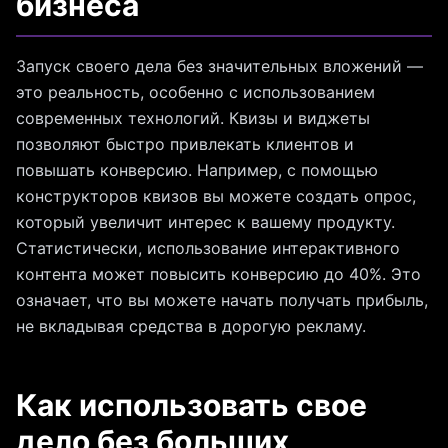
бизнеса
Запуск своего дела без значительных вложений —
это реальность, особенно с использованием
современных технологий. Квизы и виджеты
позволяют быстро привлекать клиентов и
повышать конверсию. Например, с помощью
конструкторов квизов вы можете создать опрос,
который увеличит интерес к вашему продукту.
Статистически, использование интерактивного
контента может повысить конверсию до 40%. Это
означает, что вы можете начать получать прибыль,
не вкладывая средства в дорогую рекламу.
Как использовать свое
дело без больших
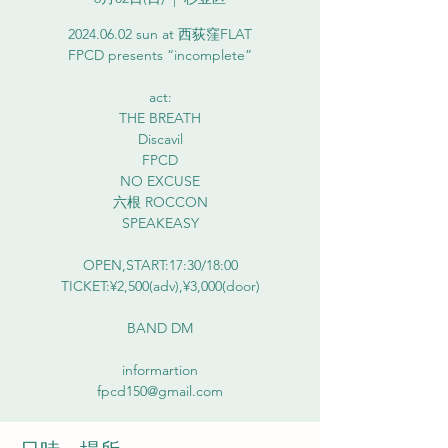
2024.06.02 sun at 西荻窪FLAT
FPCD presents “incomplete”
act:
THE BREATH
Discavil
FPCD
NO EXCUSE
六根 ROCCON
SPEAKEASY
OPEN,START:17:30/18:00
TICKET:¥2,500(adv),¥3,000(door)
BAND DM
informartion
fpcd150@gmail.com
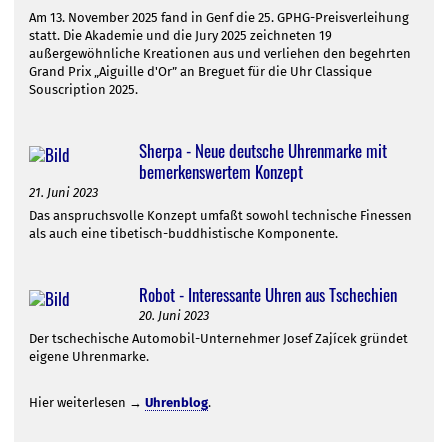
Am 13. November 2025 fand in Genf die 25. GPHG-Preisverleihung
statt. Die Akademie und die Jury 2025 zeichneten 19
außergewöhnliche Kreationen aus und verliehen den begehrten
Grand Prix „Aiguille d'Or” an Breguet für die Uhr Classique
Souscription 2025.
Sherpa - Neue deutsche Uhrenmarke mit
bemerkenswertem Konzept
21. Juni 2023
Das anspruchsvolle Konzept umfaßt sowohl technische Finessen
als auch eine tibetisch-buddhistische Komponente.
Robot - Interessante Uhren aus Tschechien
20. Juni 2023
Der tschechische Automobil-Unternehmer Josef Zajícek gründet
eigene Uhrenmarke.
Hier weiterlesen →
Uhrenblog
.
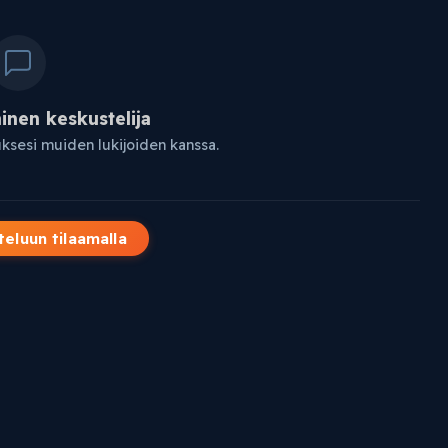
nen keskustelija
uksesi muiden lukijoiden kanssa.
teluun tilaamalla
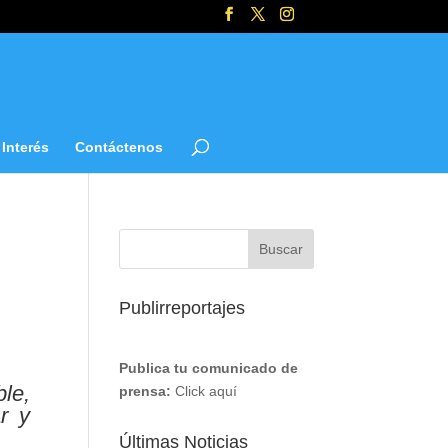
Interés
Contáctenos
Publirreportajes
Publica tu comunicado de
le,
prensa:
Click aquí
r y
Últimas Noticias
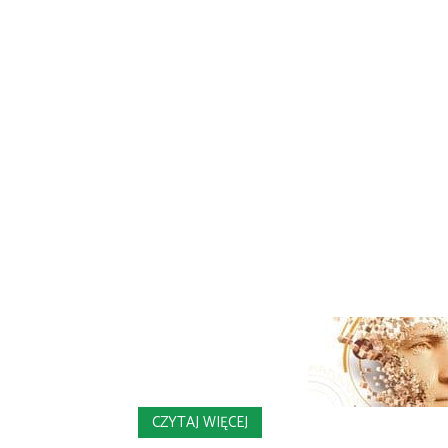
CZYTAJ WIĘCEJ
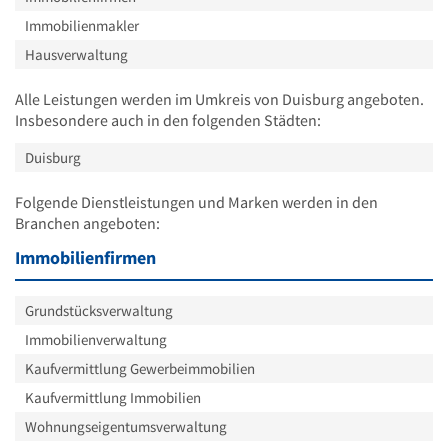
Immobilienmakler
Hausverwaltung
Alle Leistungen werden im Umkreis von Duisburg angeboten.
Insbesondere auch in den folgenden Städten:
Duisburg
Folgende Dienstleistungen und Marken werden in den
Branchen angeboten:
Immobilienfirmen
Grundstücksverwaltung
Immobilienverwaltung
Kaufvermittlung Gewerbeimmobilien
Kaufvermittlung Immobilien
Wohnungseigentumsverwaltung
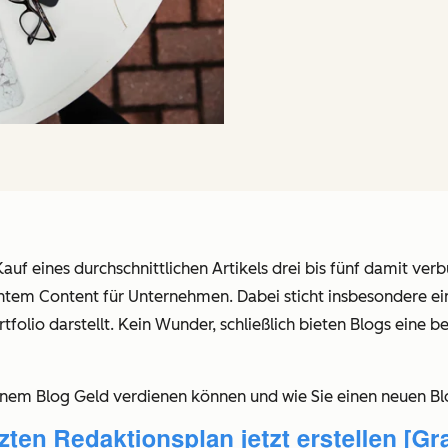
uf eines durchschnittlichen Artikels drei bis fünf damit ver
ntem Content für Unternehmen. Dabei sticht insbesondere ei
folio darstellt. Kein Wunder, schließlich bieten Blogs eine 
einem Blog Geld verdienen können und wie Sie einen neuen Blo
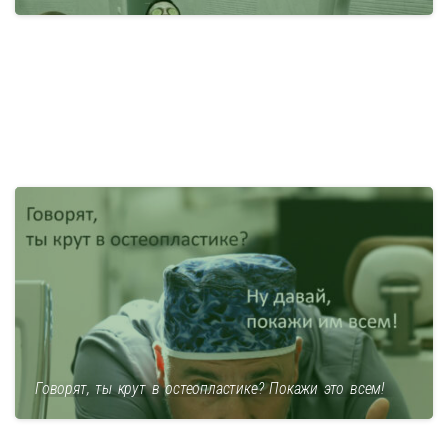
Говорят, ты крут в остеопластике? Покажи это всем!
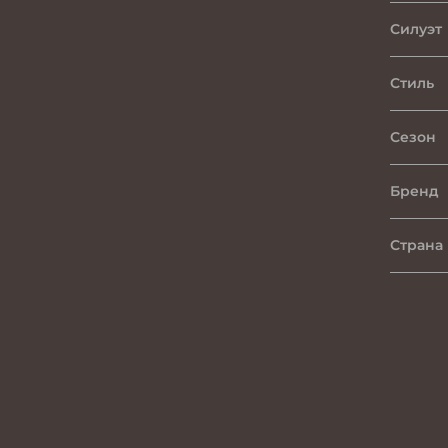
Силуэт
Стиль
Сезон
Бренд
Страна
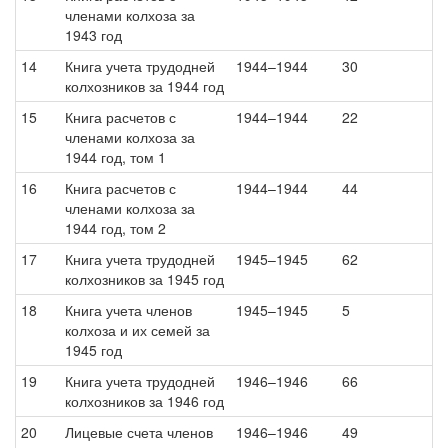
членами колхоза за
1943 год
14
Книга учета трудодней
1944–1944
30
колхозников за 1944 год
15
Книга расчетов с
1944–1944
22
членами колхоза за
1944 год, том 1
16
Книга расчетов с
1944–1944
44
членами колхоза за
1944 год, том 2
17
Книга учета трудодней
1945–1945
62
колхозников за 1945 год
18
Книга учета членов
1945–1945
5
колхоза и их семей за
1945 год
19
Книга учета трудодней
1946–1946
66
колхозников за 1946 год
20
Лицевые счета членов
1946–1946
49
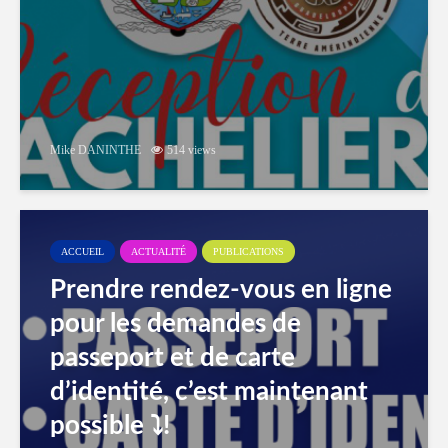
Mike DANINTHE
514 views
ACCUEIL
ACTUALITÉ
PUBLICATIONS
Prendre rendez-vous en ligne
pour les demandes de
passeport et de carte
d’identité, c’est maintenant
possible ⤵️!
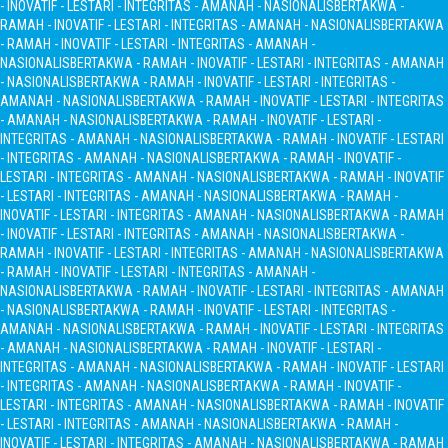
- INOVATIF - LESTARI - INTEGRITAS - AMANAH - NASIONALIS
BERTAKWA -
RAMAH - INOVATIF - LESTARI - INTEGRITAS - AMANAH - NASIONALIS
BERTAKWA
- RAMAH - INOVATIF - LESTARI - INTEGRITAS - AMANAH -
NASIONALIS
BERTAKWA - RAMAH - INOVATIF - LESTARI - INTEGRITAS - AMANAH
- NASIONALIS
BERTAKWA - RAMAH - INOVATIF - LESTARI - INTEGRITAS -
AMANAH - NASIONALIS
BERTAKWA - RAMAH - INOVATIF - LESTARI - INTEGRITAS
- AMANAH - NASIONALIS
BERTAKWA - RAMAH - INOVATIF - LESTARI -
INTEGRITAS - AMANAH - NASIONALIS
BERTAKWA - RAMAH - INOVATIF - LESTARI
- INTEGRITAS - AMANAH - NASIONALIS
BERTAKWA - RAMAH - INOVATIF -
LESTARI - INTEGRITAS - AMANAH - NASIONALIS
BERTAKWA - RAMAH - INOVATIF
- LESTARI - INTEGRITAS - AMANAH - NASIONALIS
BERTAKWA - RAMAH -
INOVATIF - LESTARI - INTEGRITAS - AMANAH - NASIONALIS
BERTAKWA - RAMAH
- INOVATIF - LESTARI - INTEGRITAS - AMANAH - NASIONALIS
BERTAKWA -
RAMAH - INOVATIF - LESTARI - INTEGRITAS - AMANAH - NASIONALIS
BERTAKWA
- RAMAH - INOVATIF - LESTARI - INTEGRITAS - AMANAH -
NASIONALIS
BERTAKWA - RAMAH - INOVATIF - LESTARI - INTEGRITAS - AMANAH
- NASIONALIS
BERTAKWA - RAMAH - INOVATIF - LESTARI - INTEGRITAS -
AMANAH - NASIONALIS
BERTAKWA - RAMAH - INOVATIF - LESTARI - INTEGRITAS
- AMANAH - NASIONALIS
BERTAKWA - RAMAH - INOVATIF - LESTARI -
INTEGRITAS - AMANAH - NASIONALIS
BERTAKWA - RAMAH - INOVATIF - LESTARI
- INTEGRITAS - AMANAH - NASIONALIS
BERTAKWA - RAMAH - INOVATIF -
LESTARI - INTEGRITAS - AMANAH - NASIONALIS
BERTAKWA - RAMAH - INOVATIF
- LESTARI - INTEGRITAS - AMANAH - NASIONALIS
BERTAKWA - RAMAH -
INOVATIF - LESTARI - INTEGRITAS - AMANAH - NASIONALIS
BERTAKWA - RAMAH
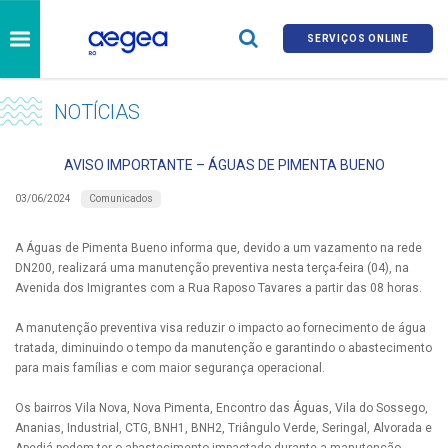
SERVIÇOS ONLINE
NOTÍCIAS
AVISO IMPORTANTE – ÁGUAS DE PIMENTA BUENO
Comunicados
03/06/2024
A Águas de Pimenta Bueno informa que, devido a um vazamento na rede
DN200, realizará uma manutenção preventiva nesta terça-feira (04), na
Avenida dos Imigrantes com a Rua Raposo Tavares a partir das 08 horas.
A manutenção preventiva visa reduzir o impacto ao fornecimento de água
tratada, diminuindo o tempo da manutenção e garantindo o abastecimento
para mais famílias e com maior segurança operacional.
Os bairros Vila Nova, Nova Pimenta, Encontro das Águas, Vila do Sossego,
Ananias, Industrial, CTG, BNH1, BNH2, Triângulo Verde, Seringal, Alvorada e
Apediá podem ter o abastecimento impactado durante a manutenção.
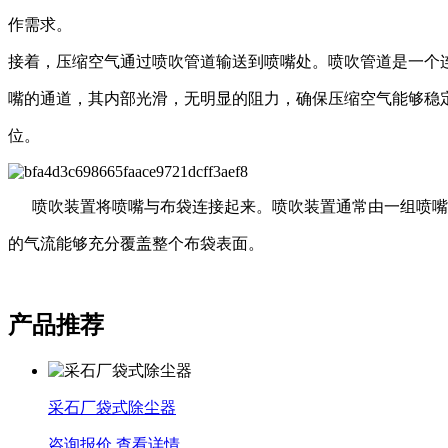
作需求。
接着，压缩空气通过喷吹管道输送到喷嘴处。喷吹管道是一个
嘴的通道，其内部光滑，无明显的阻力，确保压缩空气能够稳
位。
喷吹装置将喷嘴与布袋连接起来。喷吹装置通常由一组喷嘴
的气流能够充分覆盖整个布袋表面。
产品推荐
采石厂袋式除尘器
咨询报价
查看详情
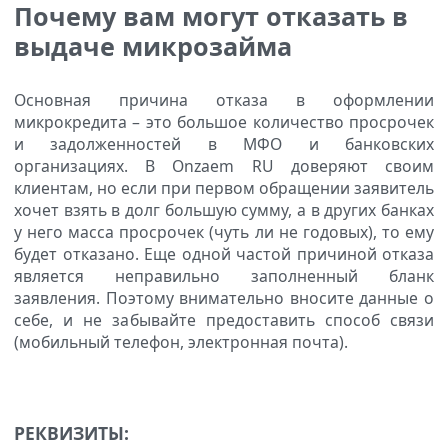
Почему вам могут отказать в
выдаче микрозайма
Основная причина отказа в оформлении
микрокредита – это большое количество просрочек
и задолженностей в МФО и банковских
организациях. В Onzaem RU доверяют своим
клиентам, но если при первом обращении заявитель
хочет взять в долг большую сумму, а в других банках
у него масса просрочек (чуть ли не годовых), то ему
будет отказано. Еще одной частой причиной отказа
является неправильно заполненный бланк
заявления. Поэтому внимательно вносите данные о
себе, и не забывайте предоставить способ связи
(мобильный телефон, электронная почта).
РЕКВИЗИТЫ:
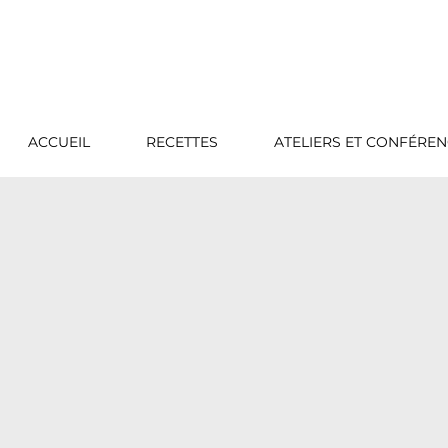
ACCUEIL
RECETTES
ATELIERS ET CONFÉRE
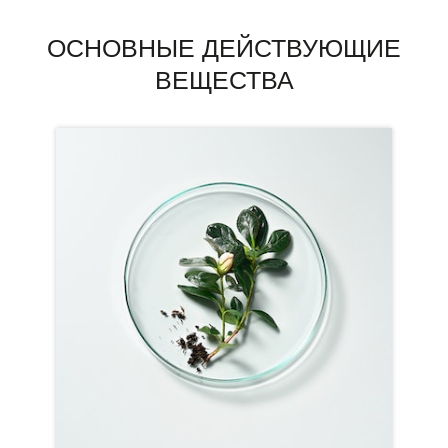
ОСНОВНЫЕ ДЕЙСТВУЮЩИЕ
ВЕЩЕСТВА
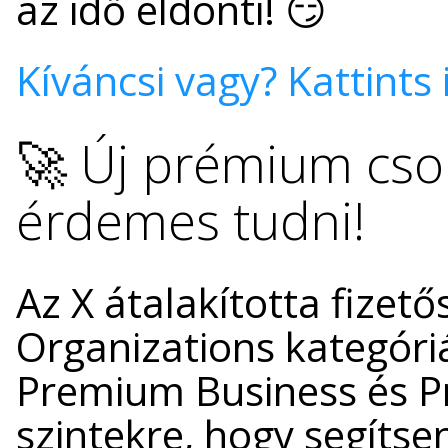
az idő eldönti! 😏
Kíváncsi vagy? Kattints 
🚀 Új prémium cso
érdemes tudni!
Az X átalakította fizető
Organizations kategóri
Premium Business és P
szintekre, hogy segíts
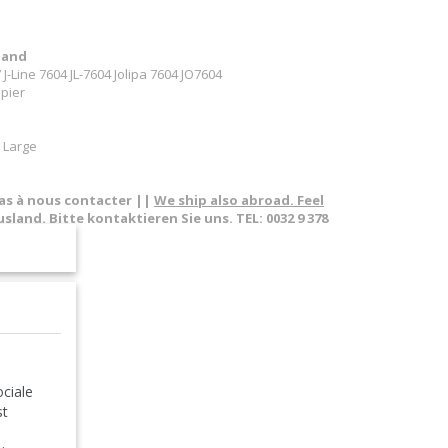
land
J-Line 7604 JL-7604 Jolipa 7604 JO7604
apier
r Large
pas à nous contacter ||
We ship also abroad. Feel
sland. Bitte kontaktieren Sie uns. TEL: 0032 9 378
perweight
eschwerer
ciale
st
ne fermacarte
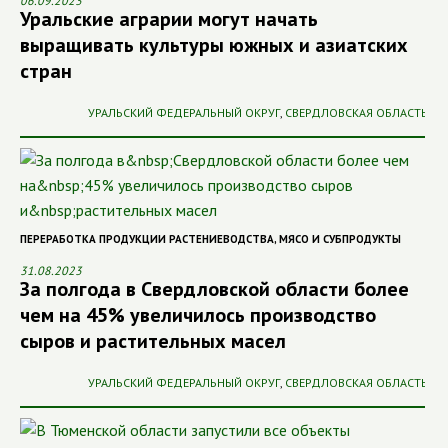
06.09.2023
Уральские аграрии могут начать
выращивать культуры южных и азиатских
стран
УРАЛЬСКИЙ ФЕДЕРАЛЬНЫЙ ОКРУГ
,
СВЕРДЛОВСКАЯ ОБЛАСТЬ
ПЕРЕРАБОТКА ПРОДУКЦИИ РАСТЕНИЕВОДСТВА
,
МЯСО И СУБПРОДУКТЫ
31.08.2023
За полгода в Свердловской области более
чем на 45% увеличилось производство
сыров и растительных масел
УРАЛЬСКИЙ ФЕДЕРАЛЬНЫЙ ОКРУГ
,
СВЕРДЛОВСКАЯ ОБЛАСТЬ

* **Exercise**
Working from the entries above, reproduce exactly and only the lines beginning with the line that has "Am 13. November" and ending with the line that has "Immobilienverwaltung"; omit all pictures.

* **Reply to the exercise**
Am 13. November 2025 fand in Genf die 25. GPHG-Preisverleihung
statt. Die Akademie und die Jury 2025 zeichneten 19
außergewöhnliche Kreationen aus und verliehen den begehrten
Grand Prix „Aiguille d'Or” an Breguet für die Uhr Classique
Souscription 2025.
Sherpa - Neue deutsche Uhrenmarke mit
bemerkenswertem Konzept
21. Juni 2023
Das anspruchsvolle Konzept umfaßt sowohl technische Finessen
als auch eine tibetisch-buddhistische Komponente.
Robot - Interessante Uhren aus Tschechien
20. Juni 2023
Der tschechische Automobil-Unternehmer Josef Zajícek gründet
eigene Uhrenmarke.
Hier weiterlesen →
Uhrenblog
.
nen keskustelija
uksesi muiden lukijoiden kanssa.
teluun tilaamalla
Interés
Contáctenos
Publirreportajes
Publica tu comunicado de
le,
prensa:
Click aquí
r y
Últimas Noticias
CZYTAJ WIĘCEJ
Immobilienmakler
Hausverwaltung
Alle Leistungen werden im Umkreis von Duisburg angeboten.
Insbesondere auch in den folgenden Städten:
Duisburg
Folgende Dienstleistungen und Marken werden in den
Branchen angeboten:
Immobilienfirmen
Grundstücksverwaltung
Immobilienverwaltung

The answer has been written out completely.